RECORD SET section start

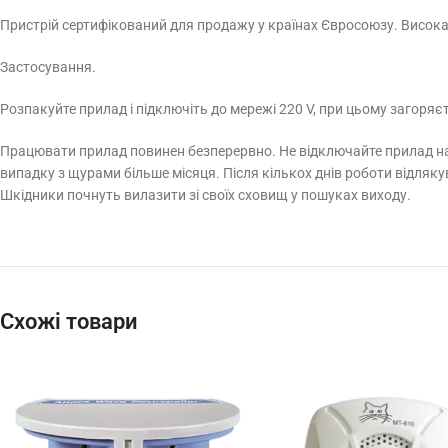
Пристрій сертифікований для продажу у країнах Євросоюзу. Висока
Застосування.
Розпакуйте прилад і підключіть до мережі 220 V, при цьому загоряєт
Працювати прилад повинен безперервно. Не відключайте прилад на н
випадку з щурами більше місяця. Після кількох днів роботи відля
Шкідники почнуть вилазити зі своїх сховищ у пошуках виходу.
Схожі товари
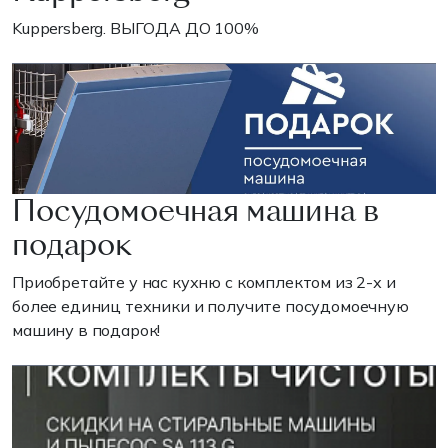
Kuppersberg. ВЫГОДА ДО 100%
Посудомоечная машина в
подарок
Приобретайте у нас кухню с комплектом из 2-х и
более единиц техники и получите посудомоечную
машину в подарок!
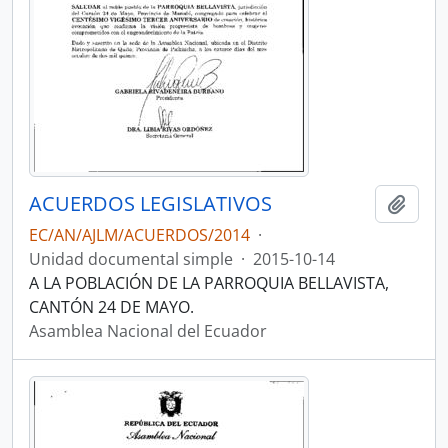
ACUERDOS LEGISLATIVOS
Añadi
EC/AN/AJLM/ACUERDOS/2014
·
Unidad documental simple
·
2015-10-14
A LA POBLACIÓN DE LA PARROQUIA BELLAVISTA,
CANTÓN 24 DE MAYO.
Asamblea Nacional del Ecuador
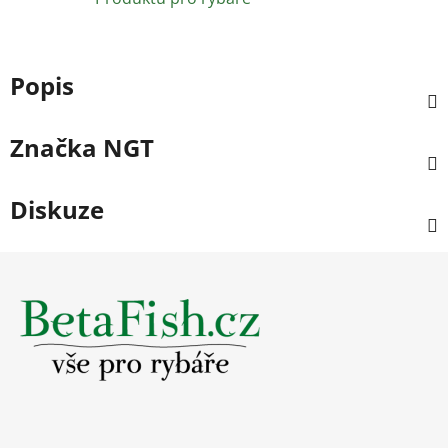
Popis
Značka
NGT
Diskuze
Z
á
p
a
t
í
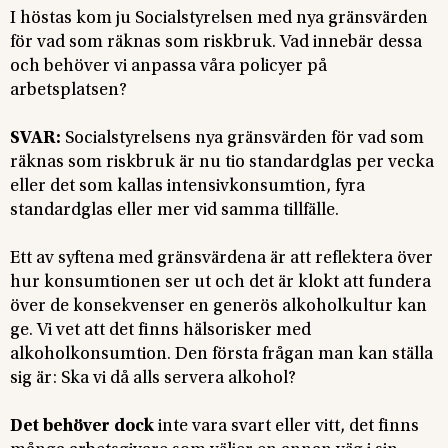
I höstas kom ju Socialstyrelsen med nya gränsvärden
för vad som räknas som riskbruk. Vad innebär dessa
och behöver vi anpassa våra policyer på
arbetsplatsen?
SVAR:
Socialstyrelsens nya gränsvärden för vad som
räknas som riskbruk är nu tio standardglas per vecka
eller det som kallas intensivkonsumtion, fyra
standardglas eller mer vid samma tillfälle.
Ett av syftena med gränsvärdena är att reflektera över
hur konsumtionen ser ut och det är klokt att fundera
över de konsekvenser en generös alkoholkultur kan
ge. Vi vet att det finns hälsorisker med
alkoholkonsumtion. Den första frågan man kan ställa
sig är: Ska vi då alls servera alkohol?
Det behöver dock
inte vara svart eller vitt, det finns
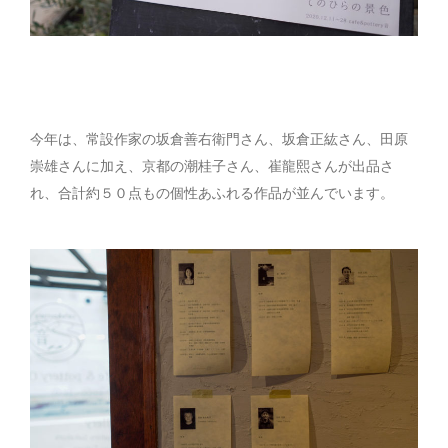
今年は、常設作家の坂倉善右衛門さん、坂倉正紘さん、田原
崇雄さんに加え、京都の潮桂子さん、崔龍熙さんが出品さ
れ、合計約５０点もの個性あふれる作品が並んでいます。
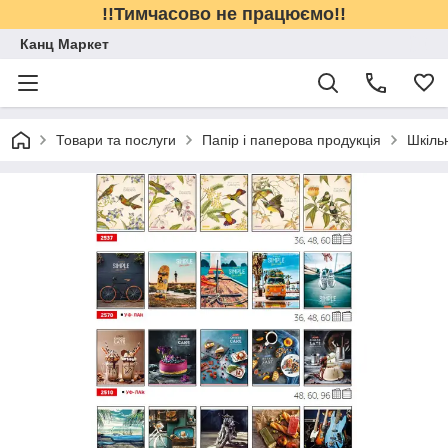
!!Тимчасово не працюємо!!
Канц Маркет
Товари та послуги
Папір і паперова продукція
Шкіль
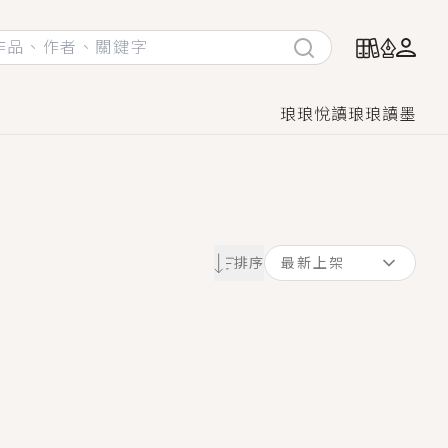
琅琅悅讀
琅琅讀墨
她頭也不回找新歡，他居然還後悔了？
排序
最新上架
GL漫畫！
♡→
！
著她……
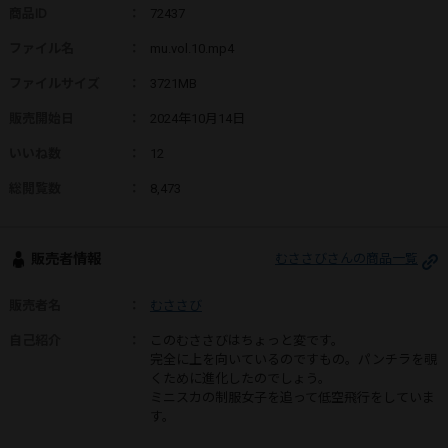
商品ID
：
72437
ファイル名
：
mu.vol.10.mp4
ファイルサイズ
：
3721MB
販売開始日
：
2024年10月14日
いいね数
：
12
総閲覧数
：
8,473
販売者情報
むささびさんの商品一覧
販売者名
：
むささび
自己紹介
：
このむささびはちょっと変です。
完全に上を向いているのですもの。パンチラを覗
くために進化したのでしょう。
ミニスカの制服女子を追って低空飛行をしていま
す。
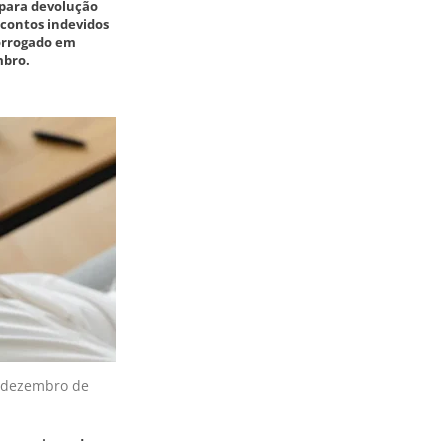
 para devolução
contos indevidos
rorrogado em
bro.
 dezembro de
 para riscos da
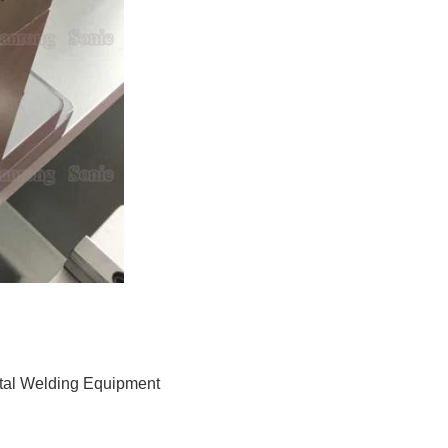
etal Welding Equipment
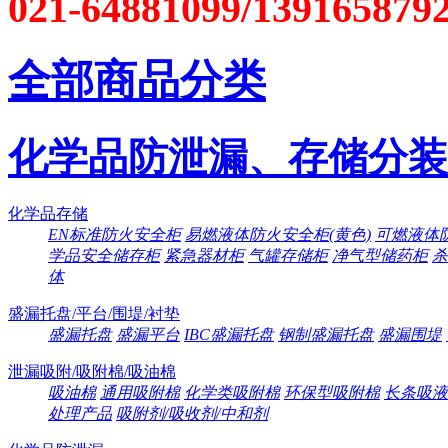
021-64881099/139165879
全部商品分类
化学品防泄漏、存储分装
化学品存储
EN标准防火安全柜
易燃液体防火安全柜(黄色)
可燃液体防
学品安全储存柜
紧急器材柜
气罐存储柜
净气型储药柜
杀
体
盛漏托盘/平台/围堤/衬垫
盛漏托盘
盛漏平台
IBC盛漏托盘
钢制盛漏托盘
盛漏围堤
泄漏吸附/吸附棉/吸油棉
吸油棉
通用吸附棉
化学类吸附棉
环保型吸附棉
长条吸液
处理产品
吸附剂/吸收剂/中和剂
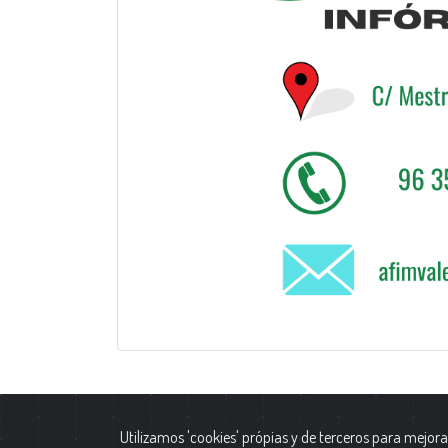
Utilizamos 'cookies' própias y de terceros para mejora
Polític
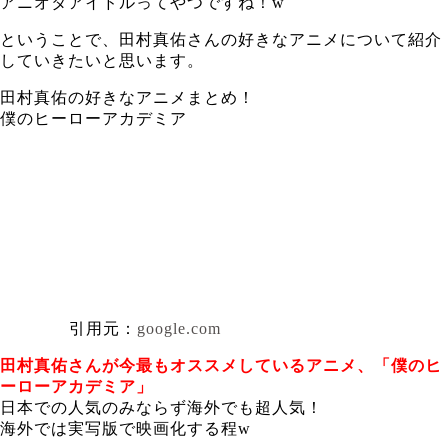
アニオタアイドルってやつですね！w
ということで、田村真佑さんの好きなアニメについて紹介
していきたいと思います。
田村真佑の好きなアニメまとめ！
僕のヒーローアカデミア
引用元：
google.com
田村真佑さんが今最もオススメしているアニメ、「僕のヒ
ーローアカデミア」
日本での人気のみならず海外でも超人気！
海外では実写版で映画化する程w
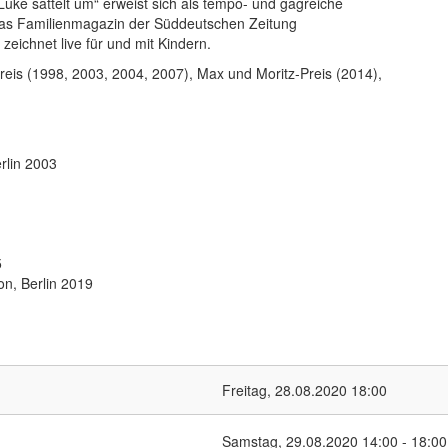
uke sattelt um“ erweist sich als tempo- und gagreiche
s Familienmagazin der Süd­deutschen Zeitung
zeichnet live für und mit Kindern.
is (1998, 2003, 2004, 2007), Max und Moritz-Preis (2014),
rlin 2003
5
n, Berlin 2019
Freitag, 28.08.2020
18:00
Samstag, 29.08.2020
14:00
-
18:00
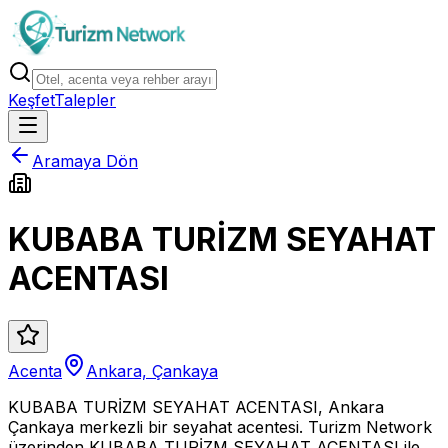
Keşfet
Talepler
Aramaya Dön
KUBABA TURİZM SEYAHAT
ACENTASI
Acenta
Ankara, Çankaya
KUBABA TURİZM SEYAHAT ACENTASI, Ankara
Çankaya merkezli bir seyahat acentesi. Turizm Network
üzerinden KUBABA TURİZM SEYAHAT ACENTASI ile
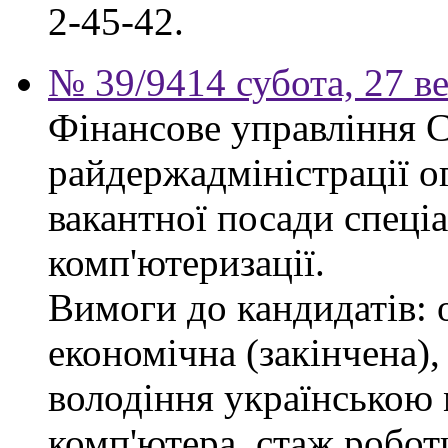
2-45-42.
№ 39/9414 субота, 27 в
Фінансове управління 
райдержадміністрації о
вакантної посади спеціал
комп'ютеризації.
Вимоги до кандидатів: 
економічна (закінчена),
володіння українською
комп'ютера, стаж робот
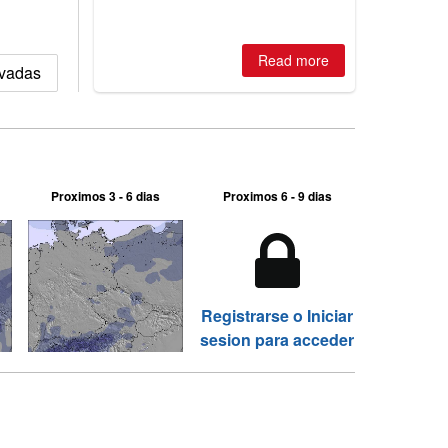
Read more
evadas
Proximos 3 - 6 dias
Proximos 6 - 9 dias
Registrarse o Iniciar
sesion para acceder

RECORD SET section end

→ **WHAT NEEDS TO BE DONE**
Locate the word "Çankaya" in the data above. Copy every line carrying it.

→ **RESPONSE TO THE EXERCISE**
Ankara, Çankaya
Çankaya merkezli bir seyahat acentesi. Turizm Network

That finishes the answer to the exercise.